Marking USAGM coverage of Syria’s 10 years of civil war
For 10 years, USAGM networks have been covering Syria’s bloody civil war and its tragic aftermath that has led to one of the largest refugee crises in recent history.
Often at great personal risk to themselves, correspondents with USAGM networks have been providing accurate, objective reporting from inside Syria to audiences worldwide. In 2012, Alhurra correspondent Bashar Fahmi went missing while reporting in Aleppo.

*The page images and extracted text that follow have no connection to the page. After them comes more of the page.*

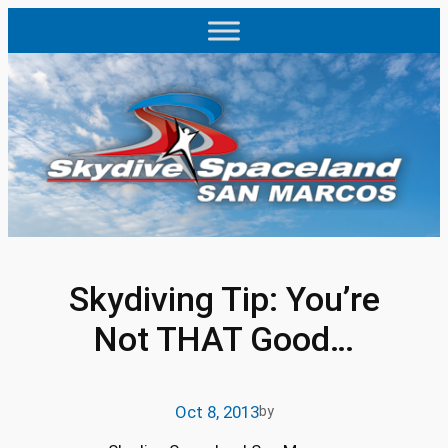
Skip
to
content
Skydiving Tip: You’re
Not THAT Good…
Oct 8, 2013
by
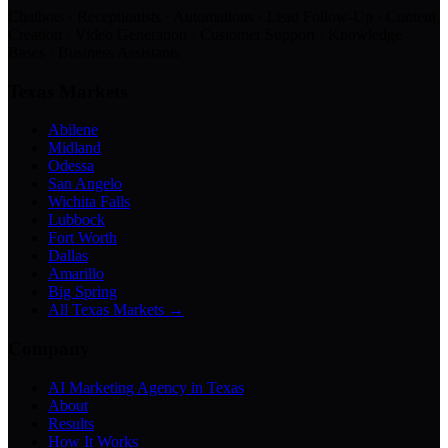
Chatbots · Receptionists · Automations · Lead Follow-Up · Content
Creation · Video Generation · Customer Support · Knowledge
Bases · Business Assistants
Texas Markets
Abilene
Midland
Odessa
San Angelo
Wichita Falls
Lubbock
Fort Worth
Dallas
Amarillo
Big Spring
All Texas Markets →
Company
AI Marketing Agency in Texas
About
Results
How It Works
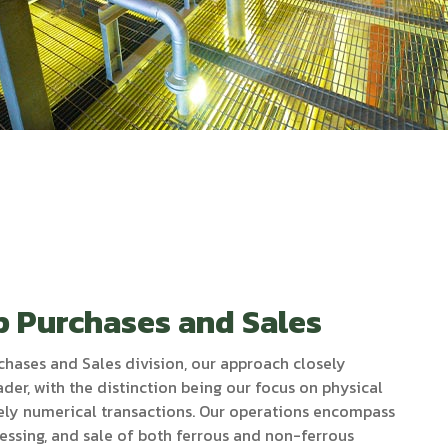
p Purchases and Sales
chases and Sales division, our approach closely
ader, with the distinction being our focus on physical
rely numerical transactions. Our operations encompass
essing, and sale of both ferrous and non-ferrous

He has not been heard from since.
Despite the risks, journalists at USAGM networks continue to provide accurate, reliable, and uncensored reporting to audiences in and around Syria.
In the 10 years since protesters rallied in Syria calling for an end to the oppressive regime of Bashar Al-Assad as a part of the “Arab Spring,” Syria endured a decade long civil war that included ethnic divisions resulting in extremism and great violence across the country. The Middle East Broadcasting looked back at the humanitarian impact of the past 10 years including:
- The displacement of millions of Syrian people.

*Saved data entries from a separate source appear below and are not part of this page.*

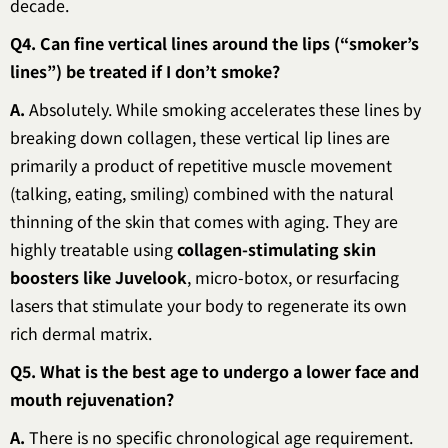
decade.
Q4. Can fine vertical lines around the lips (“smoker’s
lines”) be treated if I don’t smoke?
A.
Absolutely. While smoking accelerates these lines by
breaking down collagen, these vertical lip lines are
primarily a product of repetitive muscle movement
(talking, eating, smiling) combined with the natural
thinning of the skin that comes with aging. They are
highly treatable using
collagen-stimulating skin
boosters like Juvelook
, micro-botox, or resurfacing
lasers that stimulate your body to regenerate its own
rich dermal matrix.
Q5. What is the best age to undergo a lower face and
mouth rejuvenation?
A.
There is no specific chronological age requirement.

- The death or injury to more than 12,000 children.
- The important role that women have played in keeping families together.

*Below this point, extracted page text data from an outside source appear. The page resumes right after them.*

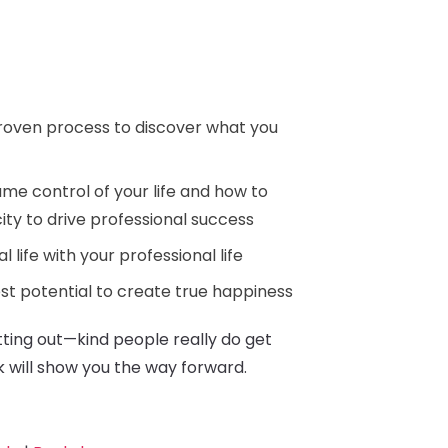
roven process to discover what you
me control of your life and how to
ity to drive professional success
l life with your professional life
st potential to create true happiness
etting out—kind people really do get
k will show you the way forward.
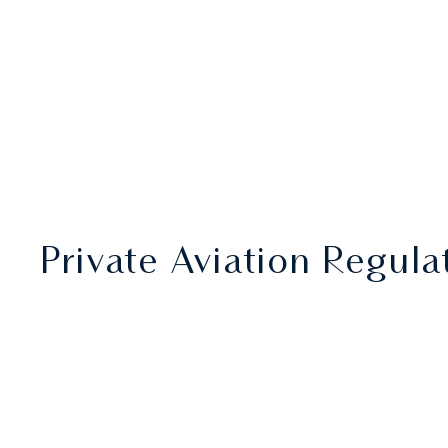
Private Aviation Regul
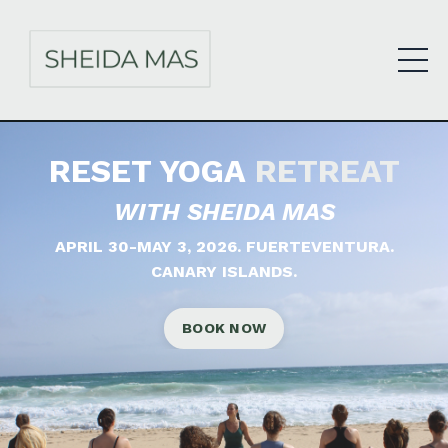
RESET YOGA
RETREAT
WITH SHEIDA MAS
APRIL 30-MAY 3, 2026.
FUERTEVENTURA.
CANARY ISLANDS.
BOOK NOW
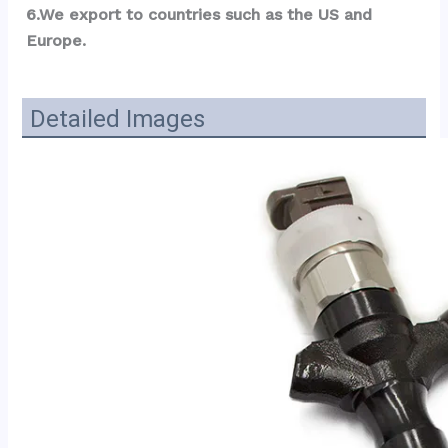
6.We export to countries such as the US and 
Europe.
Detailed Images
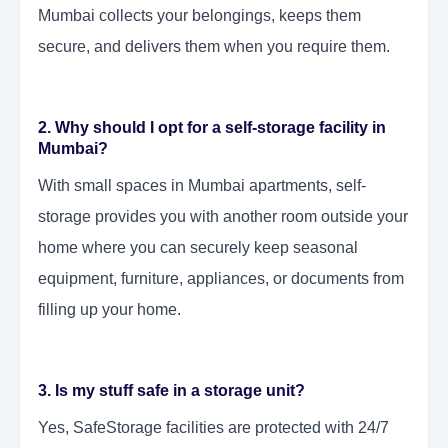
Mumbai collects your belongings, keeps them
secure, and delivers them when you require them.
2. Why should I opt for a self-storage facility in
Mumbai?
With small spaces in Mumbai apartments, self-
storage provides you with another room outside your
home where you can securely keep seasonal
equipment, furniture, appliances, or documents from
filling up your home.
3. Is my stuff safe in a storage unit?
Yes, SafeStorage facilities are protected with 24/7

- The role of the international community, including the U.S., to help the Syrian people and sanction those in power.
- The near complete economic collapse of the Syrian pound, making it even more challenging to secure food and the basic needs.
Syrian civilians continue to suffer amid a multitude of crises —continued hostilities, gross human rights violations, a shattered economy, chronic hunger and the COVID-19 pandemic, Voice of America explained. “Hundreds of thousands of Syrians have died. Millions have been displaced,” as U.N. Secretary-General Antonio Guterres said in another recent VOA report.
VOA has looked at the impact of the conflict on children and found neglect is driving child labor. The children of many displaced families in Syria are often doing dangerous, low-paying work as a means to survive.
VOA recently covered the worsening security at Northeast Syria’s al-Hol refugee camp after multiple killings between January 1 and 16. Some 500 Syrians were sent back to their homes in November 2020 from the Kurdish-led al-Hol displaced persons camp in northeastern Syria.
The Middle East Broadcasting Network recently reported that a court in Germany convicted a former Syrian intelligence officer for crimes against humanity. The case is viewed by some as an indication that officials will be held accountable for their actions during Syria’s civil war.
For a decade, USAGM networks have analyzed how the government of President Bashar al-Assad has held on to power, backed by crucial military and political support from Russia and Iran.
Joining Russian military and mercenaries in Syria are up to 30,000 Russian citizens, most of them Russian women who married Syrians and their children. Radio Free Europe/Radio Liberty spoke to four of them. Meanwhile, a Kazakh widow shared with RFE/RL her horror stories about life under the Islamic State in Syria.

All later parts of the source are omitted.